ABOUT THIS EXERCISE:
Copy out all of the data word for word. Omit every picture.

Transcribed page contents:
● ● ● ●
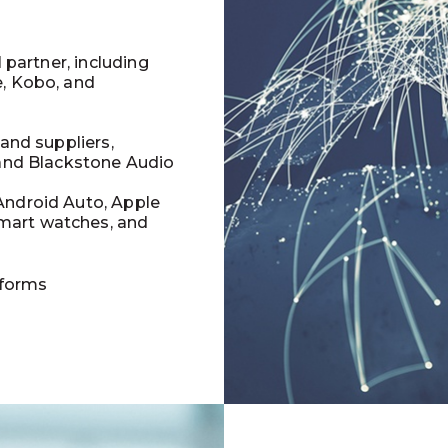
l partner, including
e, Kobo, and
 and suppliers,
 and Blackstone Audio
Android Auto, Apple
mart watches, and
tforms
● ● ● ●
RESPONSE AREA:
l partner, including
e, Kobo, and
 and suppliers,
 and Blackstone Audio
Android Auto, Apple
mart watches, and
tforms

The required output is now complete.